Still that nuclear option exists. One of the most restrictive apps available is called Digital Detox, and it deactivates almost every feature on a mobile device. When the app is running, the only working function is 911 emergency dialing.
Users set the length of detox but, unlike with most apps, there is no easy way to tap out early. Without hacking skills, the only way to restore a smartphone early is with a factory reset, which wipes contacts, photos, music — everything.
The Digital Detach app that Thomas made doesn’t go that far. But unlike Digital Detox, which is free, Thomas charges $1.99 to download, figuring users will take their unplugging more seriously if they have to pay even a small sum.

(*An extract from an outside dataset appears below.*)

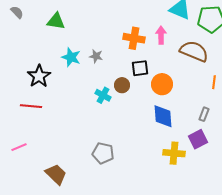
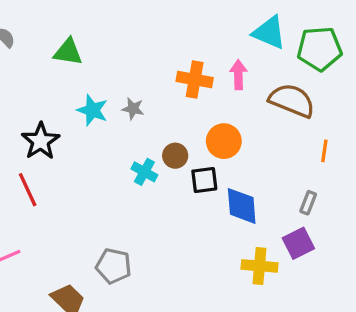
black square: (140, 68) -> (204, 180), moved
orange circle: (162, 84) -> (224, 141), moved
red line: (31, 106) -> (28, 190), turned 60
gray pentagon: (103, 153) -> (114, 266), moved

“One thing I’ve noticed in myself is when I’m trying to start a new habit, if I put cash down I’m more likely to follow through,” Thomas said. “I want someone to come to that mental conclusion: ‘This is important to me, and I’m willing to pay a couple bucks for it.’ ”
The Moment app from Pittsburgh-based developer Holesh is free, although he charges for a family plan that tells parents how much time kids spend on devices, and lets them limit it. A three-month subscription costs $5.99, a year $19.99.
Holesh created Moment because he believed mobile devices were costing him and his girlfriend quality time together. The app doesn’t shut down any features; instead it lets users set daily goals for usage, such as 90 minutes of total app usage, monitors the time they spend tweeting and Facebooking, and sends increasingly pesky alerts as they approach or exceed their limits. “We’re definitely more conscious of our iPhone usage, which was always my ultimate goal,” said Holesh.
As he claimed this victory, Holesh was talking to a reporter on his iPhone, naturally. He was on the Hawaiian island of Kauai — on his honeymoon.